=== PROBLEM TO SOLVE ===
This task calls for copying each line below that contains "thanks".

[[ THE DATA open ]]

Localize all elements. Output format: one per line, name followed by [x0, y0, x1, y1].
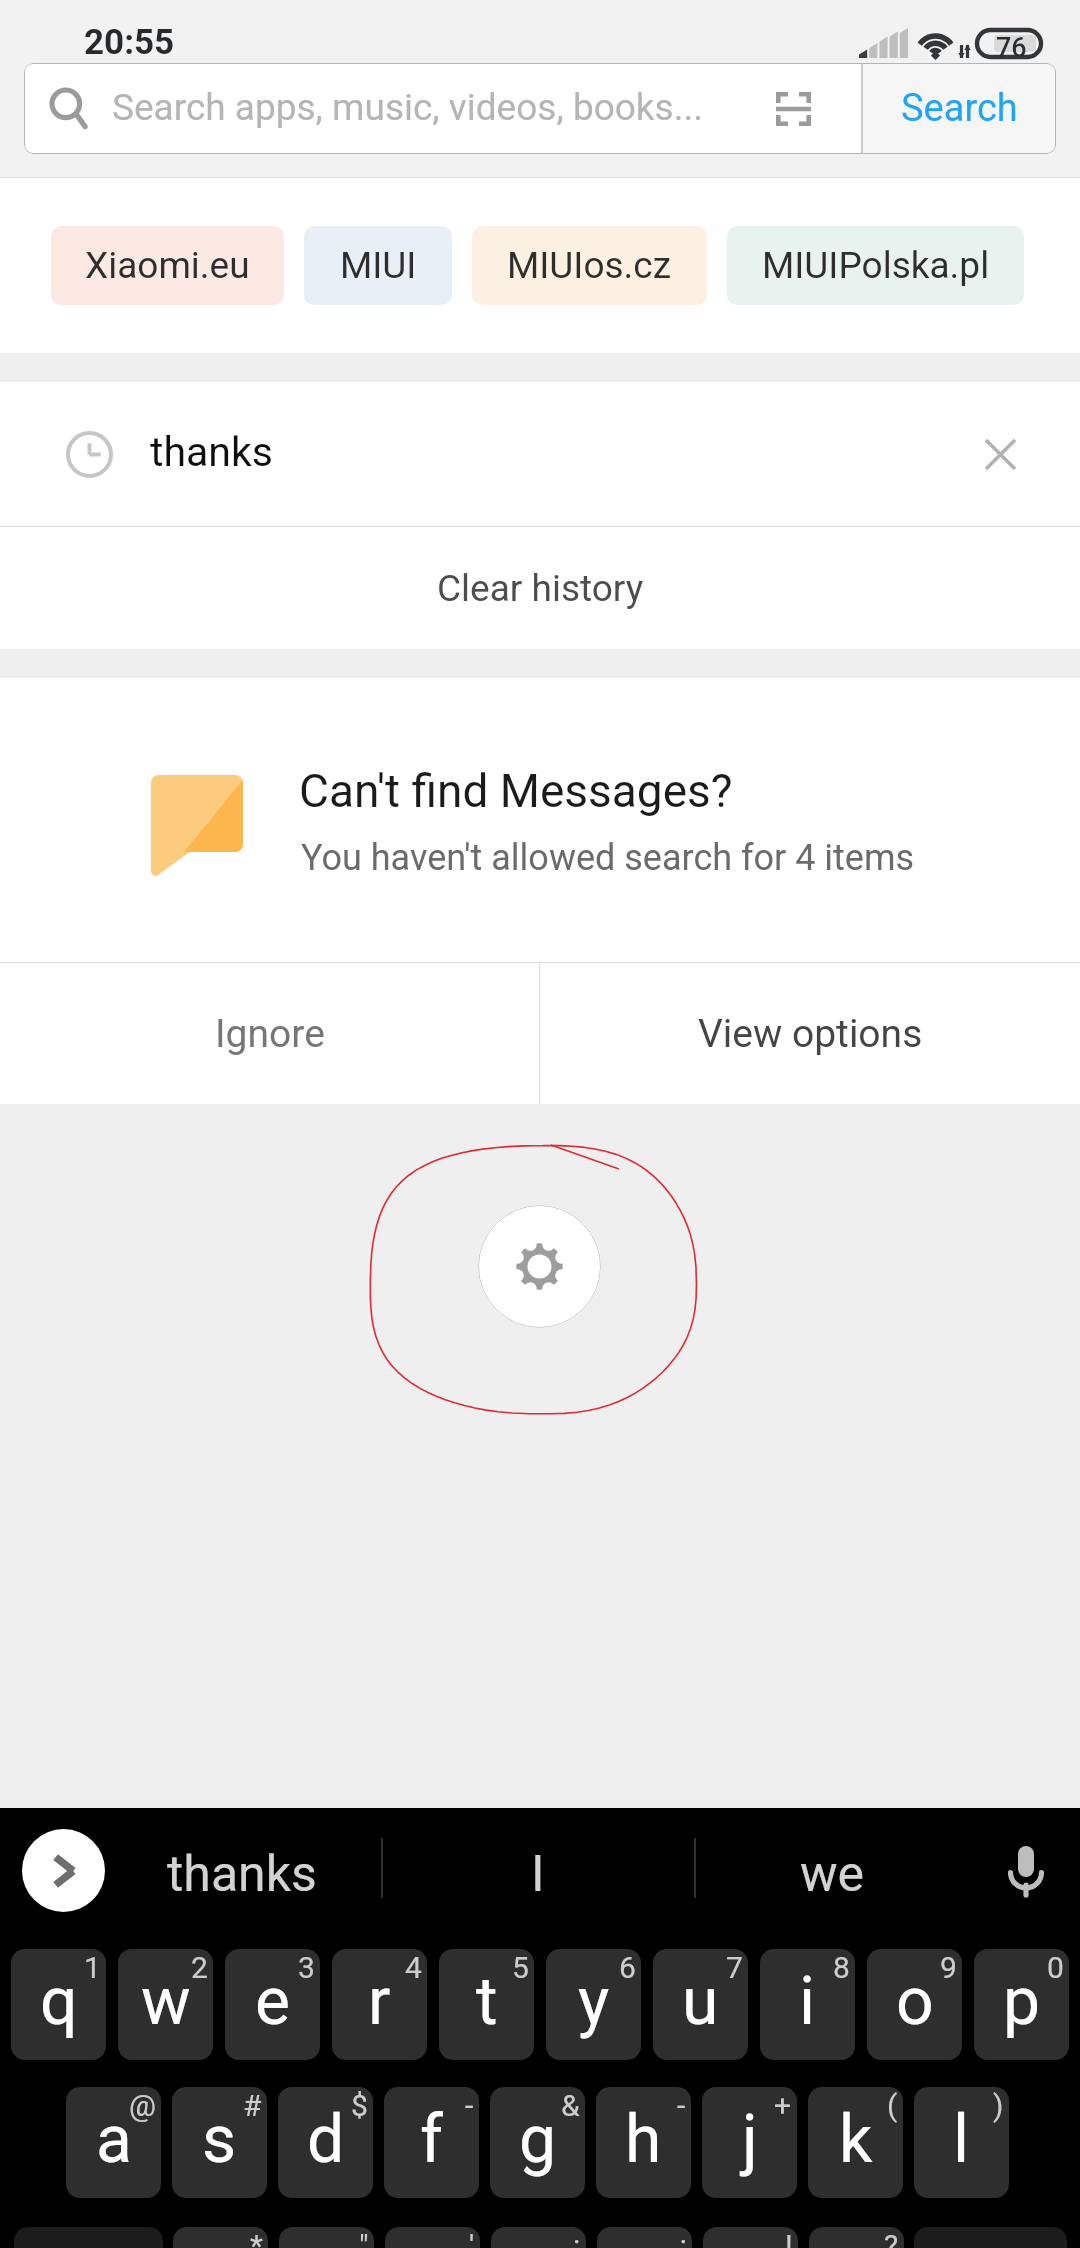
- button[interactable]: v: [491, 2227, 586, 2248]
- button[interactable]: Ignore: [0, 963, 539, 1104]
- button[interactable]: Shift: [14, 2227, 163, 2248]
- staticText: #: [243, 2088, 262, 2123]
- staticText: You haven't allowed search for 4 items: [301, 837, 915, 879]
- staticText: l: [953, 2101, 970, 2178]
- staticText: o: [896, 1963, 934, 2040]
- button[interactable]: x: [279, 2227, 374, 2248]
- staticText: 6: [619, 1950, 636, 1985]
- staticText: 0: [1047, 1950, 1064, 1985]
- staticText: -: [465, 2088, 474, 2123]
- staticText: we: [800, 1845, 865, 1904]
- staticText: k: [839, 2101, 873, 2178]
- button[interactable]: t: [439, 1949, 534, 2060]
- button[interactable]: a: [66, 2087, 161, 2198]
- button[interactable]: k: [808, 2087, 903, 2198]
- staticText: ": [359, 2228, 369, 2248]
- button[interactable]: g: [490, 2087, 585, 2198]
- staticText: MIUIos.cz: [507, 244, 672, 287]
- staticText: q: [40, 1963, 78, 2040]
- button[interactable]: z: [173, 2227, 268, 2248]
- staticText: 3: [298, 1950, 315, 1985]
- staticText: 8: [833, 1950, 850, 1985]
- staticText: :: [573, 2228, 581, 2248]
- button[interactable]: Voice input: [986, 1830, 1066, 1910]
- button[interactable]: m: [809, 2227, 904, 2248]
- staticText: @: [129, 2088, 156, 2123]
- staticText: y: [578, 1963, 610, 2040]
- button[interactable]: MIUIos.cz: [472, 226, 707, 305]
- button[interactable]: Search apps, music, videos, books...: [24, 63, 861, 154]
- button[interactable]: j: [702, 2087, 797, 2198]
- button[interactable]: Remove from history: [964, 418, 1036, 490]
- button[interactable]: View options: [540, 963, 1080, 1104]
- staticText: 1: [84, 1950, 101, 1985]
- button[interactable]: w: [118, 1949, 213, 2060]
- staticText: f: [420, 2101, 443, 2178]
- staticText: u: [682, 1963, 719, 2040]
- staticText: ?: [884, 2228, 899, 2248]
- staticText: w: [141, 1963, 191, 2040]
- button[interactable]: d: [278, 2087, 373, 2198]
- staticText: ': [469, 2228, 475, 2248]
- staticText: MIUI: [340, 244, 417, 287]
- staticText: s: [202, 2101, 237, 2178]
- staticText: g: [519, 2101, 557, 2178]
- button[interactable]: h: [596, 2087, 691, 2198]
- staticText: $: [351, 2088, 368, 2123]
- staticText: h: [625, 2101, 662, 2178]
- button[interactable]: Settings: [478, 1205, 601, 1328]
- button[interactable]: c: [385, 2227, 480, 2248]
- staticText: (: [887, 2088, 898, 2123]
- button[interactable]: i: [760, 1949, 855, 2060]
- staticText: r: [368, 1963, 391, 2040]
- button[interactable]: p: [974, 1949, 1069, 2060]
- button[interactable]: thanks: [0, 382, 1080, 526]
- button[interactable]: y: [546, 1949, 641, 2060]
- button[interactable]: MIUIPolska.pl: [727, 226, 1024, 305]
- button[interactable]: More suggestions: [22, 1829, 105, 1912]
- button[interactable]: Xiaomi.eu: [51, 226, 284, 305]
- button[interactable]: s: [172, 2087, 267, 2198]
- button[interactable]: Clear history: [0, 527, 1080, 649]
- staticText: i: [799, 1963, 816, 2040]
- button[interactable]: Search: [863, 63, 1056, 154]
- staticText: e: [255, 1963, 290, 2040]
- staticText: 4: [405, 1950, 422, 1985]
- staticText: p: [1003, 1963, 1041, 2040]
- staticText: Ignore: [215, 1011, 325, 1057]
- staticText: MIUIPolska.pl: [762, 244, 990, 287]
- staticText: 9: [940, 1950, 957, 1985]
- button[interactable]: q: [11, 1949, 106, 2060]
- staticText: *: [250, 2228, 263, 2248]
- staticText: d: [307, 2101, 345, 2178]
- button[interactable]: b: [597, 2227, 692, 2248]
- button[interactable]: MIUI: [304, 226, 452, 305]
- button[interactable]: Backspace: [914, 2227, 1067, 2248]
- staticText: View options: [698, 1011, 923, 1057]
- staticText: Xiaomi.eu: [85, 244, 250, 287]
- staticText: thanks: [167, 1845, 317, 1904]
- button[interactable]: o: [867, 1949, 962, 2060]
- staticText: Clear history: [437, 567, 644, 610]
- button[interactable]: l: [914, 2087, 1009, 2198]
- button[interactable]: n: [703, 2227, 798, 2248]
- staticText: +: [774, 2088, 792, 2123]
- staticText: ;: [680, 2228, 687, 2248]
- staticText: -: [677, 2088, 686, 2123]
- button[interactable]: r: [332, 1949, 427, 2060]
- button[interactable]: f: [384, 2087, 479, 2198]
- staticText: ): [993, 2088, 1004, 2123]
- button[interactable]: e: [225, 1949, 320, 2060]
- staticText: Search: [901, 86, 1018, 131]
- button[interactable]: Scan code: [752, 68, 834, 150]
- button[interactable]: u: [653, 1949, 748, 2060]
- staticText: 7: [726, 1950, 743, 1985]
- staticText: &: [561, 2088, 580, 2123]
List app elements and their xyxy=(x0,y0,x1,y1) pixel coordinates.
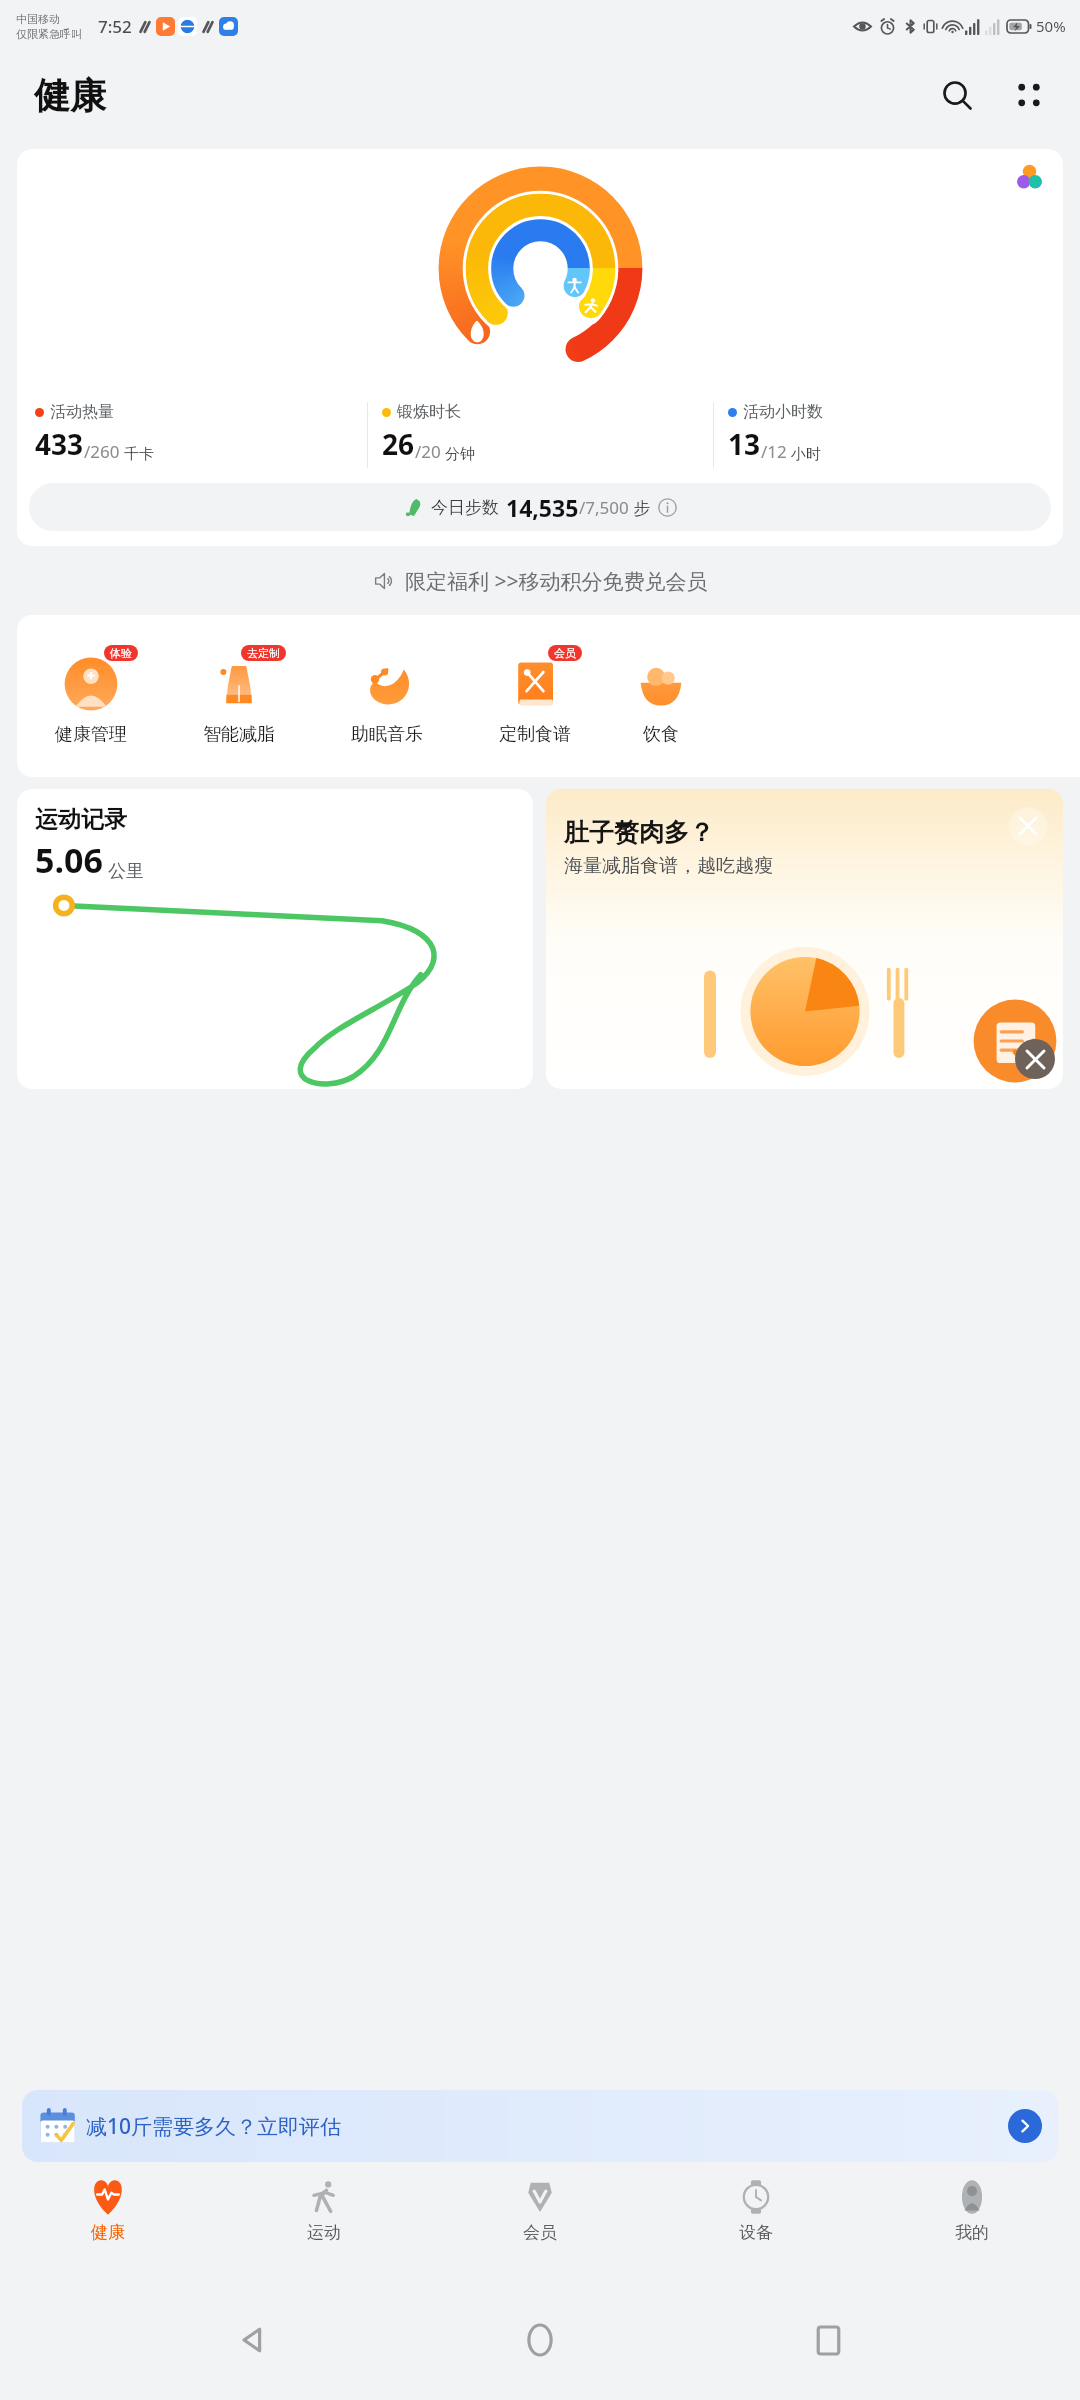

[[ THE DATA closed ]]

=== EXPECTED ANSWER ===
- button[interactable]: thanks: [0, 382, 1080, 526]
- staticText: thanks: [167, 1845, 317, 1904]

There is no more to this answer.